DIPLOMATIE : La Mauritanie rompt ses relations avec le Qatar (bailleur de fonds du terrorisme international)

"Cela sera peut-être le début de la fin de l'horreur du terrorisme. Durant mon récent voyage au Moyen-Orient, j'ai affirmé que le financement de l'idéologie radicale devait cesser. Les dirigeants ont montré du doigt le Qatar - Et regardez !". Ces déclarations du président américain tranchent avec le ton conciliant de son chef de la diplomatie, Rex Tillerson, qui avait appelé, lundi, 5 juin, les pays du Golfe à rester "unis" et à "s'asseoir et à parler de ces divergences". Donald Trump, on peut commencer à le croire, est, vraiment, désireux d'en finir avec le terrorisme, quitte à sacrifier certains intérêts que savaient entretenir le Qatar. Car, rappelons que le Qatar héberge la plus grande base aérienne américaine dans la région, siège du commandement militaire américain chargé du Moyen-Orient. Cette base est cruciale pour la lutte contre le groupe Etat islamique (EI) en Syrie et Irak menée par la coalition internationale dirigée par Washington et dont fait partie ...Doha.
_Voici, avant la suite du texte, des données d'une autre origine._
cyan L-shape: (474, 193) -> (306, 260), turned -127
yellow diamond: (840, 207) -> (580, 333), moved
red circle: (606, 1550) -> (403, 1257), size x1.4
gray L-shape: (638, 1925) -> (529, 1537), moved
Un double-jeu qui est mis à nu et qui va cesser, le Qatar étant sommé de choisir le bon camp, en cessant le financement du terrorisme.

Cette onde de choc n'a pas épargné l'Afrique. Après l'Egypte, c'est la Mauritanie qui a décidé de mettre fin à l'hypocrisie générale à laquelle on assistait, dans le cadre de ce qui est appelé « coopération entre le Qatar et les Etats africains ». Les autres pays africains, durement, frappés par le terrorisme (Mali, Niger, Burkina Faso, Côte d'Ivoire, Nigeria, Tchad, Sénégal, etc.) sont appelés à faire de même.
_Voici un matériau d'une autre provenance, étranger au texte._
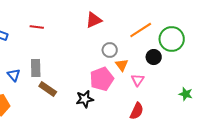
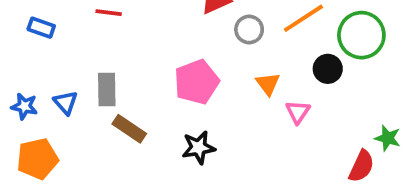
gray circle: (110, 50) -> (249, 29), moved
pink pentagon: (102, 79) -> (197, 82), moved
red semicircle: (137, 111) -> (361, 166), moved

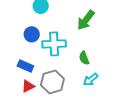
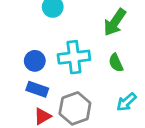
blue circle: (32, 34) -> (35, 61), moved
green semicircle: (84, 58) -> (116, 63), moved

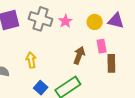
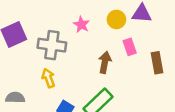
gray cross: (41, 19) -> (52, 45), moved
brown rectangle: (111, 63) -> (157, 63), moved

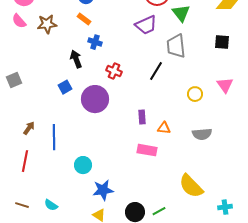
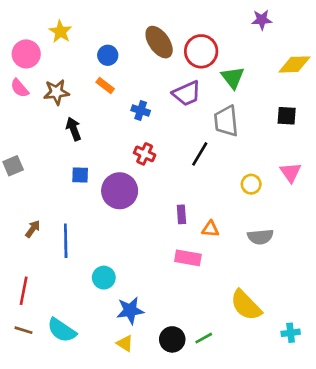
blue cross: (95, 42) -> (141, 111), moved
black arrow: (76, 59) -> (74, 129), moved
blue square: (65, 87) -> (80, 175), turned 32
red line: (25, 161) -> (24, 291), moved
cyan semicircle: (51, 205) -> (62, 330), size x1.6

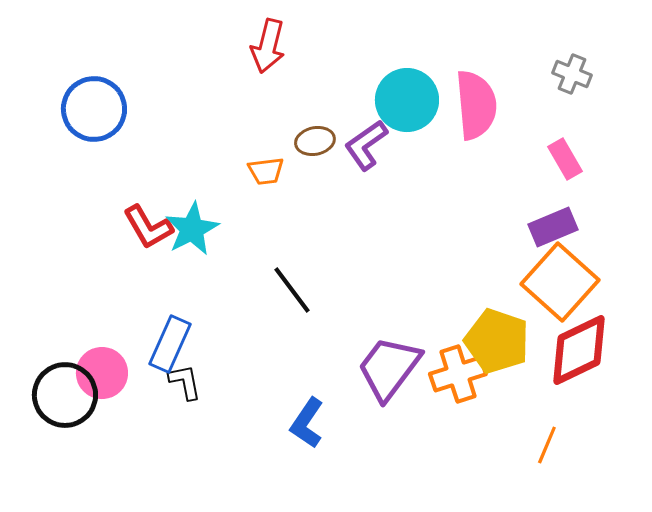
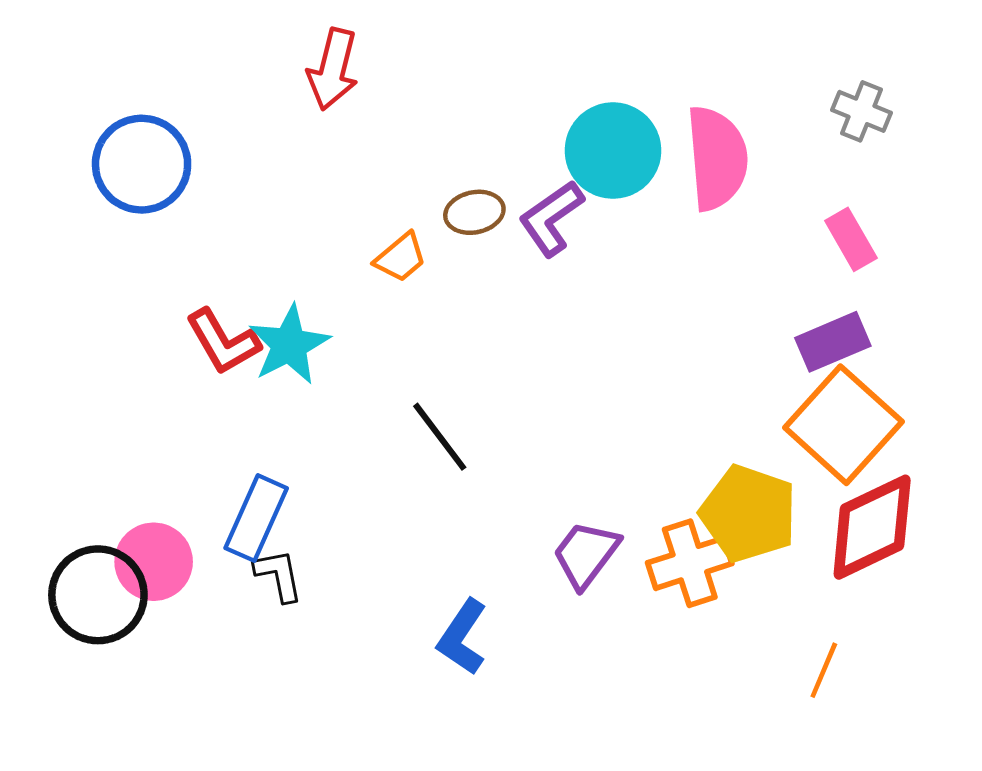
red arrow: (268, 46) -> (333, 69), moved
orange trapezoid: (266, 171) -> (401, 257), turned -33
purple trapezoid: (389, 368) -> (586, 554), size x0.7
"Le gouvernement de la République islamique de Mauritanie a décidé de rompre ses relations diplomatiques avec l'Etat du Qatar", lui reprochant de "soutenir les organisations terroristes et de promouvoir les idées extrémistes", selon un communiqué du ministère mauritanien des Affaires étrangères, cité par l'agence officielle AMI (Sur notre photo, le président mauritanien Mohamed Ould Abdel Aziz à son arrivée, samedi, 20 mai 2017, à l’Aéroport international de Riyad, où il est accueilli par Son Altesse Royale le Prince Faisal bin Bandar bin Abdul Aziz, Emir de la région de Riyad, entouré de plusieurs responsables saoudiens et du Chargé d'affaires à l'ambassade de la Mauritanie à Riyad).

"Il a semé le chaos et les tensions dans de nombreux pays arabes, ce qui a provoqué de grandes tragédies humanitaires dans ces pays, en Europe, et à travers le monde", selon le texte.

L'Arabie saoudite et cinq de ses alliés, dont l'Egypte, ont rompu lundi avec le Qatar, accusé de soutenir le "terrorisme", provoquant une crise diplomatique majeure au Moyen-Orient. La Mauritanie, autre allié de Riyad, suit ce mouvement de bon sens, encouragé par Donald Trump, et ce 15 jours, à peine, après le Sommet entre ce dernier et les chefs d'Etat arabes et musulmans tenu en Arabie Saoudite.